Moments after the plane hit the tarmac in Miami, David pulled out his BlackBerry. He frowned as he read a message from Susan Manning, executive director of their adoption agency, One World Adoptions in Georgia.
"The good news is that we think all the visas may be issued now," Manning wrote. "The bad news is that they may be landing in Orlando."
"Well at least it's in the same state," he said.Tensions and tears
College sweethearts, the Hubners have been married more than a decade. Christie, a redhead with delicate features who was a museum curator before becoming a stay-at-home mom, is easygoing and talkative. David, a blond, boyish-looking account manager, has a wry sense of humor and is at once more reserved and more emotional.
But the two also have much in common: a love of athletics, a ready warmth toward strangers and a strong Christian faith that is the guiding force in their life, they said. Indeed, for of all Christie's maternal qualities, as she puts it, "When the Lord called us to adopt, it was David he first spoke to about it."
They were on a trip to Tijuana, Mexico, and David Hubner was heartbroken at the sight of so many children begging for pennies. Years later, as it became clear that Ila's adoption would probably drag on, he felt the call again, prompting the couple to adopt Jonas days after he was born in Texas.
Hours after their arrival in Miami, the Hubners were still at the airport, waiting for Manning to get in touch with more information. David's face darkened as he took the call.
"She says 82 visas have been processed," he said. "We don't know if Ila's on the list."
"Well, if it's not today, it'll be tomorrow," Christie said.
"I don't want to wait another day," David said. "It's time for her to be out of there."
The next morning, they drove up the Florida coast with Manning in a rented minivan.
Christie swiveled her body so she could look at Manning in the seat behind her. The four-hour road trip was the perfect time to get Manning's advice: How early would Ila be used to waking up? Would she be potty-trained? Where was the best place for her to sleep? How do you style black hair? How much misbehavior should they tolerate, and how soon should they start taking a firmer line? How soon should they introduce her to other children?
They reached the airport about 3 p.m. and found a gathering crowd of parents. At 4:45, word spread that the children's plane was about to land. There was a race outside to the chain-link fence blocking off the tarmac from the parking lot. A gray C-17 rolled by, its engines still screaming as the backdoor flap slowly lowered open. One by one, tiny children started to emerge. David wiped the tears running down his face.

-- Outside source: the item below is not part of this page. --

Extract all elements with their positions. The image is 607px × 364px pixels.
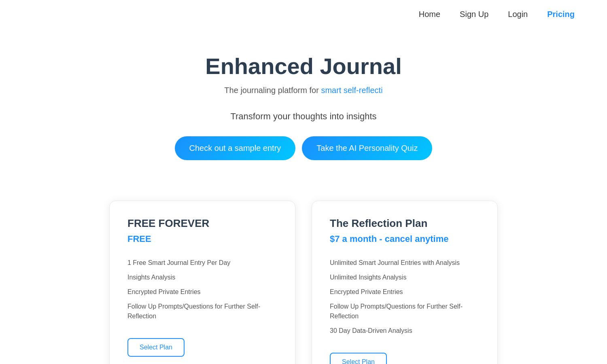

Back inside the terminal, the parents chatted excitedly, certain that they would be told any minute who was on the plane. An hour passed. Then another.
At 6:50 p.m., a TV cameraman who had been allowed a brief visit to the room where the children were staying set his camera on a tripod and pressed play. The parents gathered around, trying to get a glimpse of their children.
There was a shriek of surprise. Dawn Shelton, 39, of St. Paul, Minn., had been told that neither of her two children would be on the plane. But there, clear as day, was Patricia, 9. Patricia's younger brother had not made it. "I can't even imagine his face as he watched her leave him," Shelton said, sobbing.
At 10:45 p.m., Christie Hubner curled on the floor, pulling a fuzzy pink blanket she'd brought for Ila around her body. Fifteen minutes later, she sat up, unable to sleep.
At 4:45 a.m., Manning was able to get into the room where the children were sleeping. "I've seen your Ila!" she whispered to the Hubners.
Soon after, the first children trooped into the lobby. The parents cheered.
But it wasn't until 1:45 a.m. the next day that the Hubners finally walked out with Ila, all three equally bleary-eyed. "Bye-bye, airport," Christie Hubner murmured. "I hope we never have to see you again."